There is a perception that mathematical ability/knowledge among science and engineering students is declining. This issue was approached from several angles in this project by: examining staff and student perception, evaluating evolving qualification profiles of incoming students and tracking student progression through representative degree courses.

Mismatches between staff and student perception and the reality of mathematical performance were a possibility. To test this hypothesis questionnaires were issued to staff (in Chemistry, E&EE, Maths) and to students (E&EE). Examination data (including year averages, degree classification and selected module marks) were obtained from each school and matched to A-level grades. Statistical analysis was performed on the matched data sets.

Clear correlation was observed between responses to staff questionnaires in Chemistry and E&EE. It was perceived that student handling of mathematics had declined significantly and continues to decline. The perceived decline is steeper with home students and should be addressed via Government policy at pre-University level. By contrast while Maths academics broadly agreed with some of the above opinions, a significant proportion considered standards were invariant.

Significantly, first year E&EE students indicated that the mathematics level experienced was approximately as expected, but by year two this perception had shifted significantly.
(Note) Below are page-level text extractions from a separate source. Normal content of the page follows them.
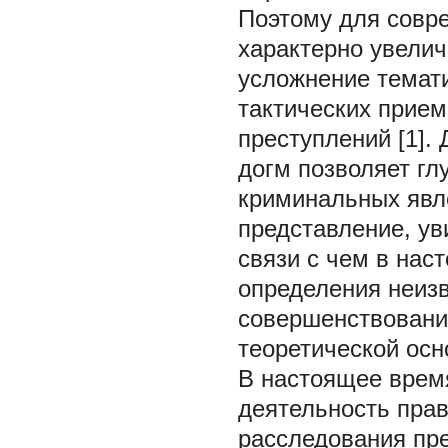
Поэтому для совр
характерно увели
усложнение темати
тактических прием
преступлений [1].
догм позволяет гл
криминальных явле
представление, ув
связи с чем в на
определения неиз
совершенствовани
теоретической осн
В настоящее врем
деятельность пра
расследования пре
Systematic statistical analysis of A level results and university performance supported the importance of mathematics in science and engineering degrees from qualification to graduation.

Whereas Government policy shifts at the pre-University level may be necessary; other approaches may also be effective. The success in Chemistry in implementing mathematics modules dependent on intake mathematics qualification and the experiences of first year E&EE students stresses the positive outcomes from matching the level of material to mathematics ability. Were it not for the assumed constraints of maintaining degree quality and limiting overall degree duration, the implication would be to teach at the appropriate current mathematical level of the students. A solution, given these constraints, is to delay higher-level mathematics material until the students have the necessary skills. Given the broad mathematics ability range, it is debatable whether deferring material across the whole cohort is effective. The alternative is to (partially) stream students in mathematics.
Accessibility of data has been a major impediment to the efficient execution of the original project proposal. It is our contention that certain data should be retained, while respecting data protection issues, in a standard way across Schools, to facilitate its interrogation. Future work might include understanding the nature of the student experience when struggling with mathematics, in order to provide coping mechanisms.